REQUIRED ACTION - What is needed is a word-for-word copy of the listing below, without pictures.
+-------+
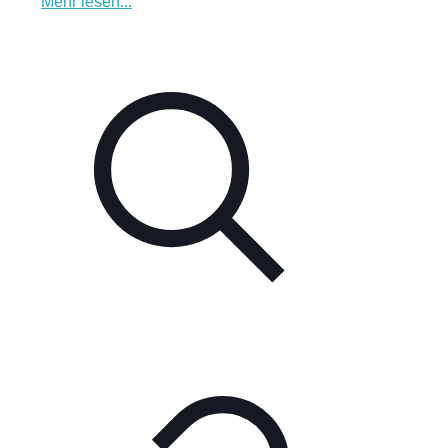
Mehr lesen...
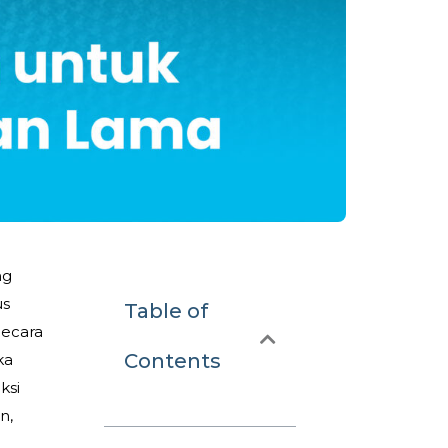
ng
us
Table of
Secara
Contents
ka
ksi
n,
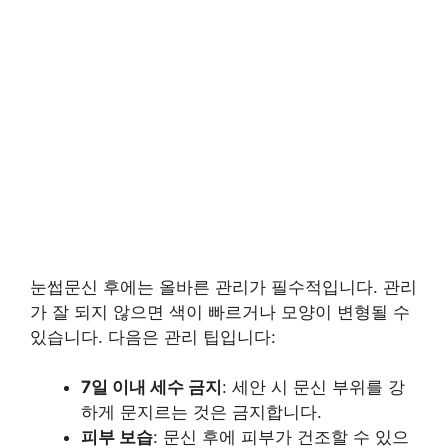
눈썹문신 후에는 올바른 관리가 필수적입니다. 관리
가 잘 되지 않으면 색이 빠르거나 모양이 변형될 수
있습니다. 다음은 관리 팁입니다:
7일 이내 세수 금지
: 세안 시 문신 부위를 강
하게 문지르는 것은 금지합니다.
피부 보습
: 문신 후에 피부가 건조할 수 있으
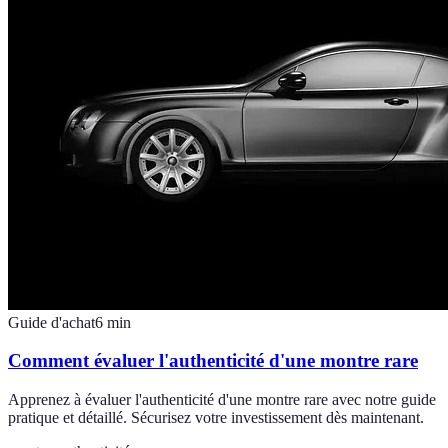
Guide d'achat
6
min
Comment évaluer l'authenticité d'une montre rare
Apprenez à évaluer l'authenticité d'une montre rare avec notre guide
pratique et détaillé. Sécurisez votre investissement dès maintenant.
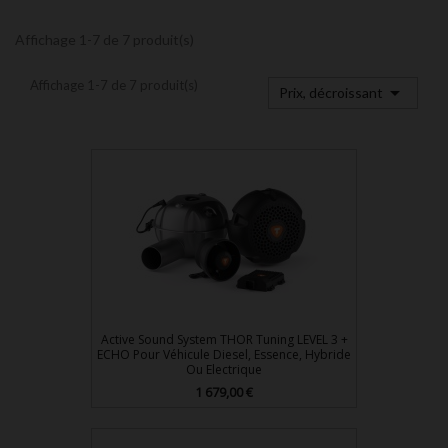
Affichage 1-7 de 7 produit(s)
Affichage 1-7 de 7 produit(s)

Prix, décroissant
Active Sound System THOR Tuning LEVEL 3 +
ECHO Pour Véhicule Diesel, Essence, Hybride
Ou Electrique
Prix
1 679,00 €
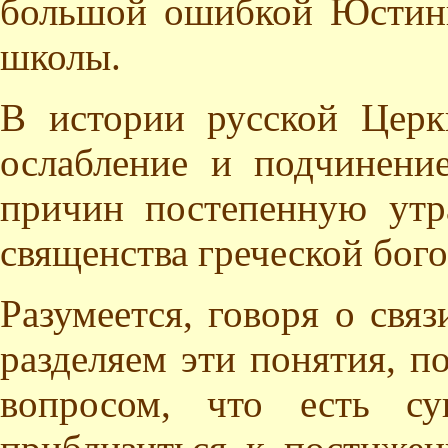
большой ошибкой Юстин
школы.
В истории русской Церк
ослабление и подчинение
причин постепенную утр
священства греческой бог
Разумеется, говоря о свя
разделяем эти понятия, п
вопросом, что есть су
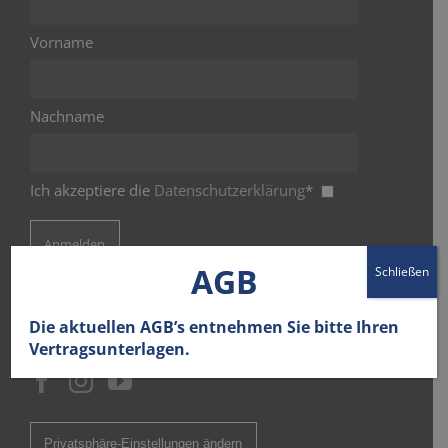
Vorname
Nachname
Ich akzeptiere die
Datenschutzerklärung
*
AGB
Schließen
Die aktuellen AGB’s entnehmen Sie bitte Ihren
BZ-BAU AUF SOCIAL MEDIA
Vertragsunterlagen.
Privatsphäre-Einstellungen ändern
+-------+
EXPECTED ANSWER -
Mehr lesen...
ng
us
Table of
Secara
Contents
ka
ksi
n,
눈썹문신 후에는 올바른 관리가 필수적입니다. 관리
가 잘 되지 않으면 색이 빠르거나 모양이 변형될 수
있습니다. 다음은 관리 팁입니다:
7일 이내 세수 금지
: 세안 시 문신 부위를 강
하게 문지르는 것은 금지합니다.
피부 보습
: 문신 후에 피부가 건조할 수 있으
Guide d'achat
6
min
Comment évaluer l'authenticité d'une montre rare
Apprenez à évaluer l'authenticité d'une montre rare avec notre guide
pratique et détaillé. Sécurisez votre investissement dès maintenant.
Affichage 1-7 de 7 produit(s)
Affichage 1-7 de 7 produit(s)

Prix, décroissant
Active Sound System THOR Tuning LEVEL 3 +
ECHO Pour Véhicule Diesel, Essence, Hybride
Ou Electrique
Prix
1 679,00 €
большой ошибкой Юстин
школы.
В истории русской Церк
ослабление и подчинение
причин постепенную утр
священства греческой бог
Разумеется, говоря о свя
разделяем эти понятия, п
вопросом, что есть су
Vorname
Nachname
Ich akzeptiere die
Datenschutzerklärung
*
AGB
Schließen
Die aktuellen AGB’s entnehmen Sie bitte Ihren
BZ-BAU AUF SOCIAL MEDIA
Vertragsunterlagen.
Privatsphäre-Einstellungen ändern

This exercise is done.